Collected data entries:
Segment Open
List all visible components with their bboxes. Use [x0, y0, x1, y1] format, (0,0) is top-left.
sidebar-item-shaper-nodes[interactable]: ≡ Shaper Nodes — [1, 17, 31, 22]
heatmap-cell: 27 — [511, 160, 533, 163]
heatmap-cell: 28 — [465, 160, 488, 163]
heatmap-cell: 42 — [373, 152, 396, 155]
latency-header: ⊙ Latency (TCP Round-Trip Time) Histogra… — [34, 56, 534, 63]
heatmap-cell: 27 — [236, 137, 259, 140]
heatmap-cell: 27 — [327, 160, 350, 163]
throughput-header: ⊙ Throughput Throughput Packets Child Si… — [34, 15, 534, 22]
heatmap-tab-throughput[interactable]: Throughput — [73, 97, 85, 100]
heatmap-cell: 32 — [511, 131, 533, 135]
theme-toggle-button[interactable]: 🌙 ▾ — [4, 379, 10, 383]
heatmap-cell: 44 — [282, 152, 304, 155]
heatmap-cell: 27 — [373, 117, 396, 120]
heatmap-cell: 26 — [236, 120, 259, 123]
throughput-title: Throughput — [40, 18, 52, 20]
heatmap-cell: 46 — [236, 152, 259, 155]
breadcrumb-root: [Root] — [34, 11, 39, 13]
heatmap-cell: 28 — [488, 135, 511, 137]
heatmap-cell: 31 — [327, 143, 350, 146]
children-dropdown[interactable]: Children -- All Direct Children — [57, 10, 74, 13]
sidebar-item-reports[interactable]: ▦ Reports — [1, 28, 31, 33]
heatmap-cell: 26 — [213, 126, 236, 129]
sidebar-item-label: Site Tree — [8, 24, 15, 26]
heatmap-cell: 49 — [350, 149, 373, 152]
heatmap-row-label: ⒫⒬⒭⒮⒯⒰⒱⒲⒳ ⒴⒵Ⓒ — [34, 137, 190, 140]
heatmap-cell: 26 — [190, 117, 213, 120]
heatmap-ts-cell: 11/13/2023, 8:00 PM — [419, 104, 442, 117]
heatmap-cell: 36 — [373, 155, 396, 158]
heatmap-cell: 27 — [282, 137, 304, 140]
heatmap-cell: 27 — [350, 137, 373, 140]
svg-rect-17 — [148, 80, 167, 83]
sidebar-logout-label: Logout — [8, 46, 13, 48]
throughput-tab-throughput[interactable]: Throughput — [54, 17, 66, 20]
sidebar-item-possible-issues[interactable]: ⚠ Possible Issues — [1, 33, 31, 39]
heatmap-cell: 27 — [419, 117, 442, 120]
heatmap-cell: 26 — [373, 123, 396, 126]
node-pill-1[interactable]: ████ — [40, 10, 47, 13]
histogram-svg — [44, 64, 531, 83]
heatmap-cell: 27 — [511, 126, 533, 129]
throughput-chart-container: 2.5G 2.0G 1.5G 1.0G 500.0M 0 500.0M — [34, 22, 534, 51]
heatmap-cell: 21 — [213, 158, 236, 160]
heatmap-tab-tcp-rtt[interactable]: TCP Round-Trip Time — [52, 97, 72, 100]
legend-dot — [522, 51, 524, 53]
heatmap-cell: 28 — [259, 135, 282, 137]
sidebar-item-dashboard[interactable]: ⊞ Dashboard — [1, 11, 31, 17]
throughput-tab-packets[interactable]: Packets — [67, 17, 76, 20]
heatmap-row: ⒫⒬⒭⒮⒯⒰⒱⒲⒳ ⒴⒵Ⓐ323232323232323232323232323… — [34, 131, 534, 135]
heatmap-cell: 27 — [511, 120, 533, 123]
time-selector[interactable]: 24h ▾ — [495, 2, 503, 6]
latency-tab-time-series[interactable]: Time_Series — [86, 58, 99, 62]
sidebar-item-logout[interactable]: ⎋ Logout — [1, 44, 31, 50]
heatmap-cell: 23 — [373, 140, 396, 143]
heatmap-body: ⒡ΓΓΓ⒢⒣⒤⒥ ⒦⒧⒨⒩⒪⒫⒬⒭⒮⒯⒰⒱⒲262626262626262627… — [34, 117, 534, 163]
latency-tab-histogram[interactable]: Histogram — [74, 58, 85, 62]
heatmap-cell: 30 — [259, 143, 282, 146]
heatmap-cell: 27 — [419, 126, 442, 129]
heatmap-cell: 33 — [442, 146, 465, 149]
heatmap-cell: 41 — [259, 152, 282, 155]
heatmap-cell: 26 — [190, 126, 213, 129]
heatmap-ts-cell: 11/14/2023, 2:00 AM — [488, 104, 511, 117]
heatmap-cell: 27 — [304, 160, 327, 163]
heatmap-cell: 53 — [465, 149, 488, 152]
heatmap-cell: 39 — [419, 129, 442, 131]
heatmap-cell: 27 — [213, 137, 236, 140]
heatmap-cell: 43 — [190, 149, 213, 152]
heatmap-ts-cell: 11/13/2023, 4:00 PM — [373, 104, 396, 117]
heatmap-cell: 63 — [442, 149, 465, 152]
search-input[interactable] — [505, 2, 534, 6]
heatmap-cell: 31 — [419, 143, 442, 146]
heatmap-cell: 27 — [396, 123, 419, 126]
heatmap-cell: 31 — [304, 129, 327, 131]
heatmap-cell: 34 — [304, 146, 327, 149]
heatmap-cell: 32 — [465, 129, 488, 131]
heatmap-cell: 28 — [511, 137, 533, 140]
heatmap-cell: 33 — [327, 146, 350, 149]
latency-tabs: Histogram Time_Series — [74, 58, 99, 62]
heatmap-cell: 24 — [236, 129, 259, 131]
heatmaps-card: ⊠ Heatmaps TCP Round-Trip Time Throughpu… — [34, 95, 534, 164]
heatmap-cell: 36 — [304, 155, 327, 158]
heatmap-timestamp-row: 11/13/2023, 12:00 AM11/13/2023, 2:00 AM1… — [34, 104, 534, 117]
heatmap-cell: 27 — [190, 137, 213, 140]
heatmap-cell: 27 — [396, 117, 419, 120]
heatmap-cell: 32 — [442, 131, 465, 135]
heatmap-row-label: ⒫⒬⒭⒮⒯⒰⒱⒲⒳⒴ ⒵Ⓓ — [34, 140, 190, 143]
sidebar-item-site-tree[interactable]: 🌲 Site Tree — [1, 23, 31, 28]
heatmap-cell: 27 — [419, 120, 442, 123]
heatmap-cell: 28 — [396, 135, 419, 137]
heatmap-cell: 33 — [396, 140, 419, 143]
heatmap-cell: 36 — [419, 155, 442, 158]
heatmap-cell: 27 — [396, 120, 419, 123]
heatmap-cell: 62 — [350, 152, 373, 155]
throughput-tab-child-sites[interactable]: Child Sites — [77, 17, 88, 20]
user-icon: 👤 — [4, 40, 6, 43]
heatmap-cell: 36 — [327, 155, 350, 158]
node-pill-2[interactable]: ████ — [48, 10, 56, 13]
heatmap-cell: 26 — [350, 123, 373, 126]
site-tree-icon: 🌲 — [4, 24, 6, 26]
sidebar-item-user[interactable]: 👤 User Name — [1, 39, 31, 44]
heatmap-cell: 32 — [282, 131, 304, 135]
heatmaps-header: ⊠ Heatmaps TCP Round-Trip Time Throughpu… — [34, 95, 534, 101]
Segment Closed
▸ DIRECTIONS FOR THIS TASK: Each line of the entries above that contains "pill" must be copied into the answer.

▸ ANSWER SPACE:
node-pill-1[interactable]: ████ — [40, 10, 47, 13]
node-pill-2[interactable]: ████ — [48, 10, 56, 13]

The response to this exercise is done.